On Sun, 10 Jun 2012 12:33:59 -0400
Rich Felker <dalias@...ifal.cx> wrote:

> On Sun, Jun 10, 2012 at 11:51:25PM +0800, orc wrote:
> > > I don't think you're getting the issue at hand. Suppose you want
> > > to be able to automatically bring down a particular daemon --
> > > perhaps to restart it with completely new configuration or to
> > > switch to a new version of it. This could happen as part of an
> > > automated upgrade process or under manual admin control.
> > 
> > 'Automated' often becomes the source of problems, if this automated
> > subsystem is not engineered properly. If we want daemon that will be
> > responsible for other's daemons status and it will start and stop
> > them automatically based on the admin's decision than it must be
> > well-engineered and tested in many types of situations first.
> 
> Without "automated", how do you intend for non-technical users to
> upgrade important system components when their old version has a
> critical vulnerability? Even if the system has a technically qualified
> admin, nobody wants to go manually upgrading/restarting daemons on
> tens, hundreds, or thousands of boxes...

Okay, this will be sufficient for end users.

> At least with pid files, you know the pid you kill _at one time_
> belonged to the daemon you wanted to kill. With pkill, you'll pick up
> completely independent instances of the same program binary.

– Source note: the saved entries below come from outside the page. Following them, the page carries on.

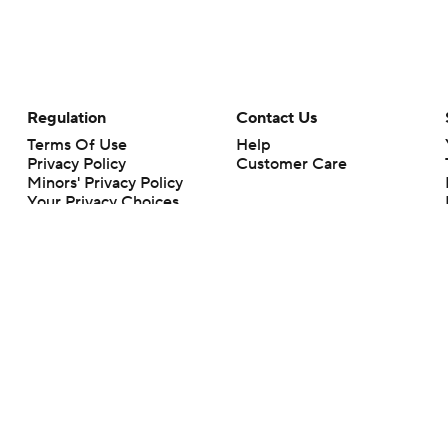
Regulation
Contact Us
Terms Of Use
Help
Privacy Policy
Customer Care
Minors' Privacy Policy
Your Privacy Choices
Closed Captioning
California Notice
rts makes no representation or warranty as to the accuracy of the information giv
ommercial content and CBS Sports may be compensated for the links provided on this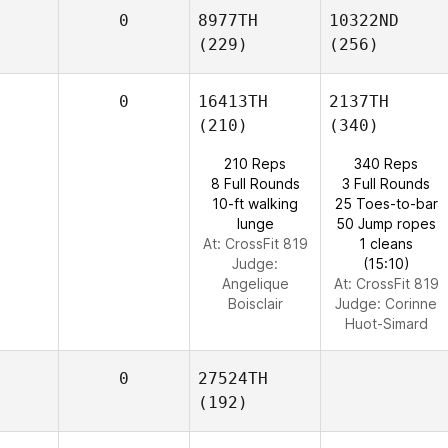
0
8977TH
10322ND
(229)
(256)
0
16413TH
2137TH
(210)
(340)
210 Reps
340 Reps
8 Full Rounds
3 Full Rounds
10-ft walking
25 Toes-to-bar
lunge
50 Jump ropes
At: CrossFit 819
1 cleans
Judge:
(15:10)
Angelique
At: CrossFit 819
Boisclair
Judge:
Corinne
Huot-Simard
0
27524TH
(192)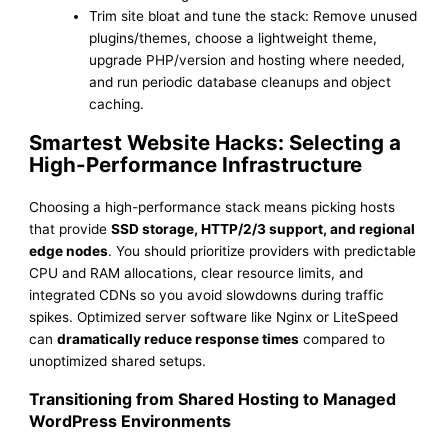
Trim site bloat and tune the stack: Remove unused
plugins/themes, choose a lightweight theme,
upgrade PHP/version and hosting where needed,
and run periodic database cleanups and object
caching.
Smartest Website Hacks: Selecting a
High-Performance Infrastructure
Choosing a high-performance stack means picking hosts
that provide
SSD storage, HTTP/2/3 support, and regional
edge nodes
. You should prioritize providers with predictable
CPU and RAM allocations, clear resource limits, and
integrated CDNs so you avoid slowdowns during traffic
spikes. Optimized server software like Nginx or LiteSpeed
can
dramatically reduce response times
compared to
unoptimized shared setups.
Transitioning from Shared Hosting to Managed
WordPress Environments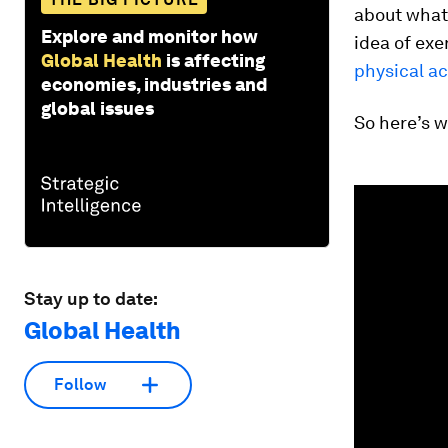
about what
Explore and monitor how
idea of exe
Global Health
is affecting
physical ac
economies, industries and
global issues
So here’s w
0
seconds
of
1
minute,
42
seconds
Vol
Stay up to date:
90%
Global Health
Follow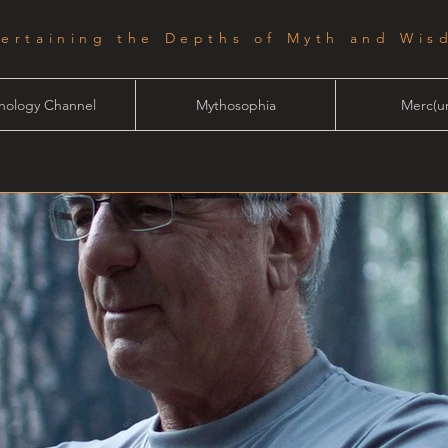
tertaining the Depths of Myth and Wis
hology Channel
Mythosophia
Merc(ur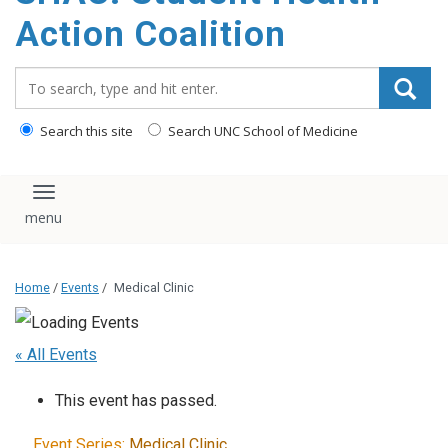
content
Action Coalition
Search_for:
Search this site
Search UNC School of Medicine
Toggle navigation
Home
/
Events
/
Medical Clinic
« All Events
This event has passed.
Event Series:
Medical Clinic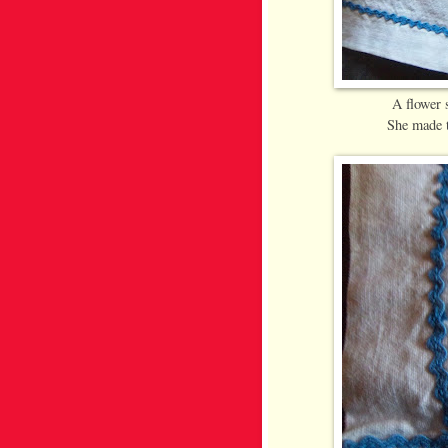
A flower
She made t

Aw. Missed this important about pkill/killall. Thanks, my fault.
* me really said some stupid things there.

> 1. On a hobbyist or fully self-maintained system where you're willing
> to manually do all the work of upgrading/restarting things, or on
> certain embedded systems where reboot-on-upgrade is acceptable or
> where you're sure you won't need security updates (because the system
> does not interact with potentially-dangerous inputs), just start all
> the daemons from your init script with no management and be done with
> it. Components should not be designed in ways that _preclude_ this
> ultra-simple setup.
> 
> 2. On everything else, use your choice of robust daemon management
> tool that starts daemons as direct children and therefore can observe
> their death and/or intentionally kill them without any race
> conditions.

But with pushing something new we should really understand that it will
not become a second 'systemd'.
Thank you very much for explanation.